After picking and oxidation, the leaf is dried in a traditional bamboo loft — a qing lou — set above a slow pinewood fire. Resinous Masson pine is burned for hours below, and the smoke filters up through the slatted floor and into the leaf above. The result is a tea that smells, before it is even brewed, of campfire, cedar smoke, and something like single-malt whisky. It is hand-finished by makers whose families have been tending this same fire for four hundred years.
History & Origins
The story of black tea begins, by most accounts, in the late Ming or early Qing dynasty in a small village called Tongmu, set deep in the protected interior of the Wuyi range in northern Fujian. Troops moving through the region during a harvest occupied the village just as the spring leaves were being processed. The work stopped; the leaves sat. By the time the soldiers left, the picked tea had over-oxidized — ruined, by the standards of the green and oolong tradition that prevailed at the time.
Rather than discard the harvest, the villagers improvised. They spread the leaf across bamboo mats in the drying lofts above their houses and lit fires of resinous Masson pine below to drive the moisture out fast. The smoke saved the crop. The tea that came down from the lofts was unlike anything sold before: dark, fully oxidized, deeply scented with pine. It was packed off to the coast almost as an afterthought, and there a Dutch trader bought the lot.
Lapsang reached Europe not long after, and the West first met Chinese tea in this smoky, fully oxidized form — which is why "black tea" became, for a long time, the entire English-language idea of what tea was. The Tongmu valley, now a protected nature reserve, still produces it the same way: bamboo lofts, pinewood fires, four centuries of muscle memory. Jin Jun Mei, invented down the lane in 2005, is the unsmoked descendant of the same leaf — twins from one valley, raised on opposite philosophies.
Flavor
Brew at 95°C — slightly cooler than a fully boiling pour. Five grams of leaf into a 100ml gaiwan, a quick rinse to lift the surface smoke, then a true twenty-second first steep. The liquor pours a deep amber with a mahogany centre; warm light through the cup catches a faint copper edge. The first lift off the rim is unmistakable: pine resin, woodsmoke, a hint of leather.
What surprises new drinkers is the second layer. Beneath the smoke sits a quiet sweetness — stewed longan, dried plum, a touch of malt — that builds steep over steep as the surface smoke recedes.

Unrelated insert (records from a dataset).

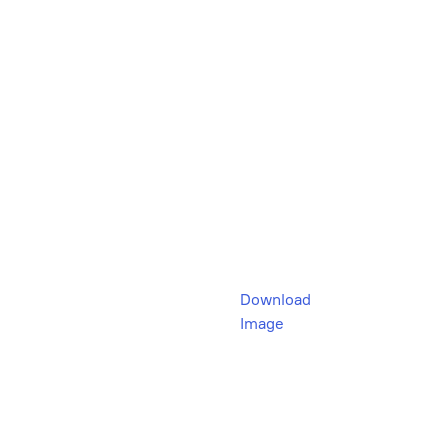
Download
Image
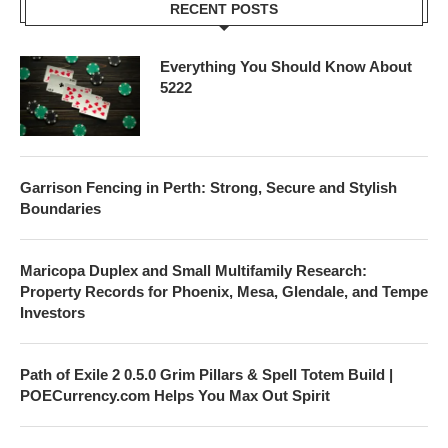
RECENT POSTS
Everything You Should Know About
5222
Garrison Fencing in Perth: Strong, Secure and Stylish
Boundaries
Maricopa Duplex and Small Multifamily Research:
Property Records for Phoenix, Mesa, Glendale, and Tempe
Investors
Path of Exile 2 0.5.0 Grim Pillars & Spell Totem Build |
POECurrency.com Helps You Max Out Spirit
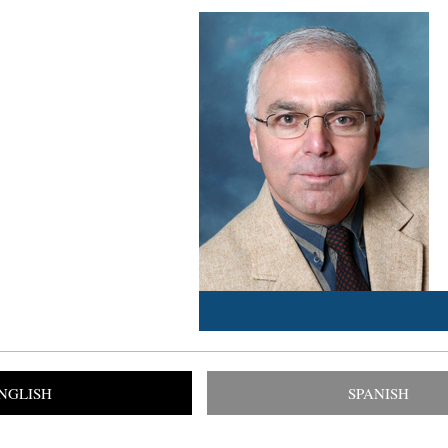
NGLISH
SPANISH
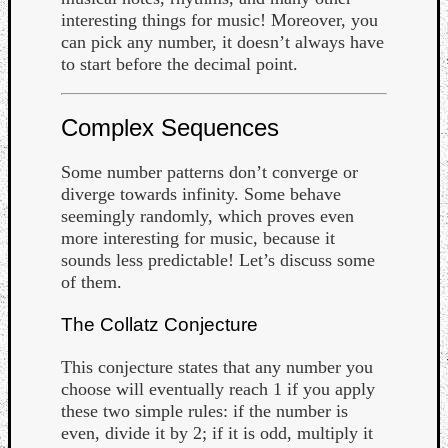
interesting things for music! Moreover, you
can pick any number, it doesn’t always have
to start before the decimal point.
Complex Sequences
Some number patterns don’t converge or
diverge towards infinity. Some behave
seemingly randomly, which proves even
more interesting for music, because it
sounds less predictable! Let’s discuss some
of them.
The Collatz Conjecture
This conjecture states that any number you
choose will eventually reach 1 if you apply
these two simple rules: if the number is
even, divide it by 2; if it is odd, multiply it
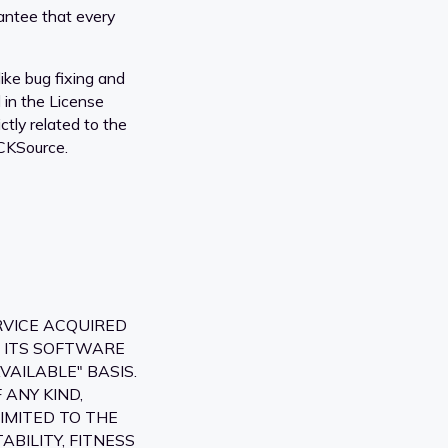
antee that every
ike bug fixing and
d in the License
tly related to the
 CKSource.
RVICE ACQUIRED
, ITS SOFTWARE
VAILABLE" BASIS.
ANY KIND,
IMITED TO THE
BILITY, FITNESS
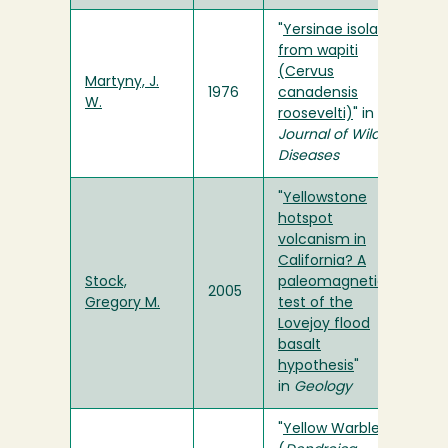
"
Yersinae isolated
from wapiti
(Cervus
Martyny, J.
1976
canadensis
W.
roosevelti)
" in
Journal of Wildlife
Diseases
"
Yellowstone
hotspot
volcanism in
California? A
Stock,
paleomagnetic
2005
Gregory M.
test of the
Lovejoy flood
basalt
hypothesis
"
in
Geology
"
Yellow Warbler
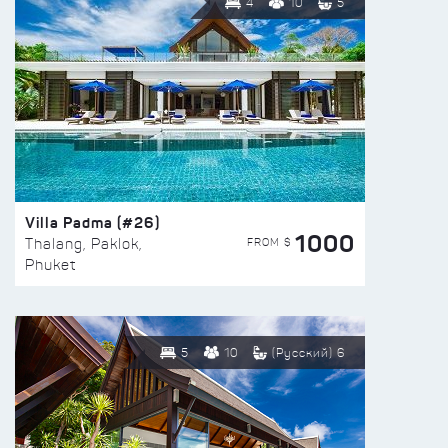
4
10
5
Villa Padma (#26)
1000
FROM $
Thalang, Paklok,
Phuket
5
10
(Русский) 6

Across six to eight infusions the cup walks down the campfire road and into the orchard. Brewed Western at 4g per 350ml for three minutes, the same notes layer on top of each other; the smoke remains the headline either way.

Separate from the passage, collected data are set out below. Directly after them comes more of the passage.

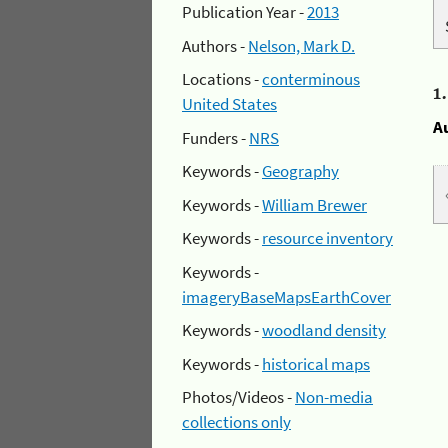
Publication Year -
2013
Authors -
Nelson, Mark D.
Locations -
conterminous
1
United States
A
Funders -
NRS
Keywords -
Geography
Keywords -
William Brewer
Keywords -
resource inventory
Keywords -
imageryBaseMapsEarthCover
Keywords -
woodland density
Keywords -
historical maps
Photos/Videos -
Non-media
collections only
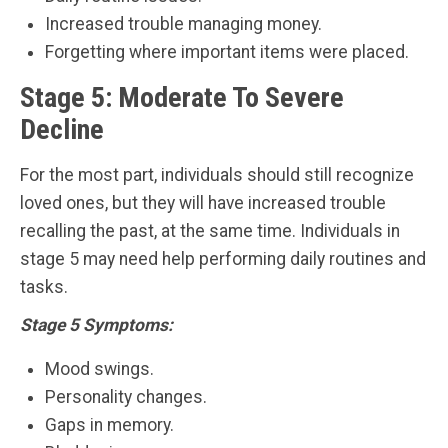
Increased trouble managing money.
Forgetting where important items were placed.
Stage 5: Moderate To Severe
Decline
For the most part, individuals should still recognize
loved ones, but they will have increased trouble
recalling the past, at the same time. Individuals in
stage 5 may need help performing daily routines and
tasks.
Stage 5 Symptoms:
Mood swings.
Personality changes.
Gaps in memory.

Round and dry on the body, with the smoke wrapping a clear core of stewed longan and dried plum; a malty sweetness builds underneath as the cup cools.

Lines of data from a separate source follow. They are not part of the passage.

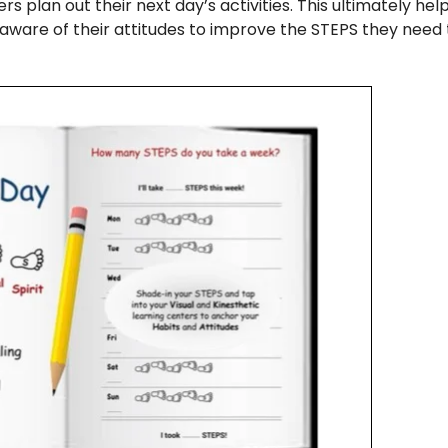
rs plan out their next day’s activities. This ultimately he
aware of their attitudes to improve the STEPS they need 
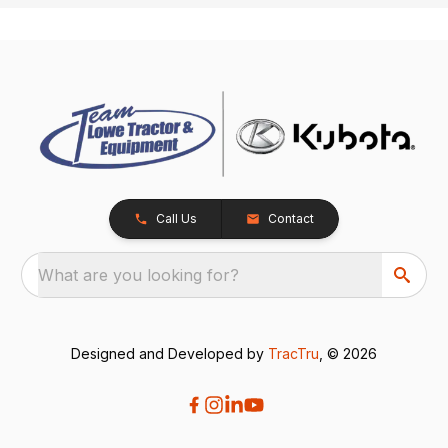
Call Us
Contact
What are you looking for?
Designed and Developed by
TracTru
, © 2026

Long, warm, slightly resinous — the smoke recedes into a clean dried-fruit sweetness that lingers on the breath like a banked fire.
Across the session
Pine smoke at the front, leaf still tight — the most assertive cups of the session.
Smoke softens; stewed longan and dried plum step forward beneath the resin.
Sweetness leads, smoke trails — malt and warm bread emerge in the middle.
Soft, sweet, faintly resinous — the leaves giving up their last quiet wood-smoke notes.